The electrical properties of the nucleotides and oligonucleotides were measured at the optimal gap distance of the nanogap electrodes. Experimentally, the optimal gap was determined as 0.75 nm, comparable to the size of the nucleotide molecules. A lithographically fabricated gold nanowire on a thin polyimide-coated phosphorous bronze substrate was broken by mechanically bending the substrate at 300 K in air. After reconnecting the gold nanowire, a constant DC bias voltage of 0.1 V was applied, and the nanowire substrate was gradually bent using a piezoactuator. Throughout the junction breaking process, the junction conductance (G) was monitored by a picoammeter (Keithley 6487). A series of conductance jumps of the order of G0 = 2e2/h (where e and h are the electron mass and Planck’s constant, respectively) was observed, and the final conductance was 1 G0. Several seconds after reaching the 1 G0 state, a gold–gold atomic contact was naturally ruptured in the nanowire, creating a pair of electrodes. The gap size was determined as 0.5 nm. By controlling the piezovoltage, the electrode gap distance was increased to 0.8 nm for the sample nucleotide measurements.

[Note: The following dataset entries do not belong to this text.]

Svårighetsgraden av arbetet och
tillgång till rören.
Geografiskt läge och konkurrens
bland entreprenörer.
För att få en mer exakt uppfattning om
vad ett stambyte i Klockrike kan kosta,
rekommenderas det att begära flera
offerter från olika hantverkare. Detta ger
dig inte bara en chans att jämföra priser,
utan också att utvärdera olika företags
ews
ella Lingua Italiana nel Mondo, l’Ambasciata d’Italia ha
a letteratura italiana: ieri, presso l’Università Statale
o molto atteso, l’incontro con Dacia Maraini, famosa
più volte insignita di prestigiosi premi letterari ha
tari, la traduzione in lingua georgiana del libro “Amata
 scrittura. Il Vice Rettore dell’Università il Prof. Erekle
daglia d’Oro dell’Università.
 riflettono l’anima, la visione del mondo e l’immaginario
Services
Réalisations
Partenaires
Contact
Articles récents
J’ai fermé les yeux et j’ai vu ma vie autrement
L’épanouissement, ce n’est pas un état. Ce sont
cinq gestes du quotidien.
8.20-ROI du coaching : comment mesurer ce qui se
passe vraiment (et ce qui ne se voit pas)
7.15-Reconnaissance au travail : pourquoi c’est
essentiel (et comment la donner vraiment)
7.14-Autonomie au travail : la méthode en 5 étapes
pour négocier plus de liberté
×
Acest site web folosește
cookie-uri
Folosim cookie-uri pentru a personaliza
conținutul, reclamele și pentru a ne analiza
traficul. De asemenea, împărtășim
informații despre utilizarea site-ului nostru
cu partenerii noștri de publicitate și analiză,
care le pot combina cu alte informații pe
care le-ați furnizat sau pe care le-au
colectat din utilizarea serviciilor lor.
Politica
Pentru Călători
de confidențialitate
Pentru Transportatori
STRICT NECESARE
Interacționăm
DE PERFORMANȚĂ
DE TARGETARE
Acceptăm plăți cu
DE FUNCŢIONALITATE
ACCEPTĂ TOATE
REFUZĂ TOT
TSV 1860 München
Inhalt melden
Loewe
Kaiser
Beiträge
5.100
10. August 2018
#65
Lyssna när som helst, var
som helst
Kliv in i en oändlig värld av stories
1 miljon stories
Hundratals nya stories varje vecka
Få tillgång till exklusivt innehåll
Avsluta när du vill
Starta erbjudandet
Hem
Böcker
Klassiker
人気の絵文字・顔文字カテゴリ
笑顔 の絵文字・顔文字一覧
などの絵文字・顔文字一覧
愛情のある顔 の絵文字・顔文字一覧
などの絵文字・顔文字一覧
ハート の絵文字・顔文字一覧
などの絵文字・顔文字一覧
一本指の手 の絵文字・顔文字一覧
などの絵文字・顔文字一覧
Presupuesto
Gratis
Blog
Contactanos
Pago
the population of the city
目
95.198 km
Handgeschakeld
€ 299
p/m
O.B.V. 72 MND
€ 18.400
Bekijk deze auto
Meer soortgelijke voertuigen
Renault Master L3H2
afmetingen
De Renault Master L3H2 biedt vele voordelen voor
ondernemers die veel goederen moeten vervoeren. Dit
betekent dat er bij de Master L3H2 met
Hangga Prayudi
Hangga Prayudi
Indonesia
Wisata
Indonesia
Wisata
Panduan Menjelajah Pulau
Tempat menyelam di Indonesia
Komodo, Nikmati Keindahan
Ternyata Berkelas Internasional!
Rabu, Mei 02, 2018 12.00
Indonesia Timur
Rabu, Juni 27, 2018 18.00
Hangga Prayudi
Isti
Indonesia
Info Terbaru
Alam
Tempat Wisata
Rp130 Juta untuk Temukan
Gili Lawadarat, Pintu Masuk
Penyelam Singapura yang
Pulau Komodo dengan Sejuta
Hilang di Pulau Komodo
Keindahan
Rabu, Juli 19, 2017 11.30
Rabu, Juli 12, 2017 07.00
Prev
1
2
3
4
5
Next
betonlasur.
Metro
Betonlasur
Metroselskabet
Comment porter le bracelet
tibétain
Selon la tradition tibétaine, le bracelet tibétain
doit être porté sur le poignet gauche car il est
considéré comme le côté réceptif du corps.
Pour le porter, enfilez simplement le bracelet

Signal detection procedure

Signal detection was carried out according to the following procedure: First, the value of the current in the region where the molecules do not pass between the nanoelectrodes was considered as the base current. This base current value was defined as a moving average value of 2000 data points. Next, it was assumed that the current value follows the normal distribution when the molecule to be measured does not pass between nanoelectrodes. Under this assumption, it was presumed that the data region beyond the base current is assumed as a signal. When the value obtained by subtracting the base current value from the measured current value (raw data) exceeded six times the standard deviation of the normal distribution, it was considered that the amplitude of the signal increased. Thereafter, when the value obtained by subtracting the base current value from measured current value was less than 1 times the standard deviation of the normal distribution, it was considered that the amplitude of the signal has decreased. The current–time domains satisfying both the rise and fall were detected as signals. The standard deviation values used here were determined for each one-second region. The values for the standard deviation in the one-second region were defined as the most frequent values of the set of standard deviation values in each 20-data region obtained by dividing the data (10,000) of the one-second regions into 500 parts.

Base assignment procedure

The signals of each sample nucleotide were measured on 20 mechanically controllable break-junction (MCBJ) chips. On average, 1000 signals were obtained on each chip, and at least 10,000 signals were collected for the base-calling and signal-assembly analyses. Typical conductance–time profiles are shown in Figs 2a and S1. To clarify the base-dependent tunnel current, we must first reduce the conductance fluctuations (which include the electrical measurement noise). At a data acquisition rate of 10 kHz, the minimum discernible transition time (determined from the transition-time profile data) was 0.5 ms. Therefore, we set 0.5 ms as the minimum retention time around the sensing electrode, and ignored the abrupt (<0.5 ms) conductance changes. Using the smoothed I–t profiles, we constructed the current histograms. The conductance histograms correspond to the probability density functions of the base molecules. The lowest and highest conductance peaks were assigned to the baseline and guanine, respectively. Comparing the peak conductances with previously reported mononucleic acid conductances, we assigned the other conductance peaks in the histograms to thymine, adenine and guanine species in the signals. Using the calculated probabilities of each base-species and the baseline, we determined the presented types of base molecules.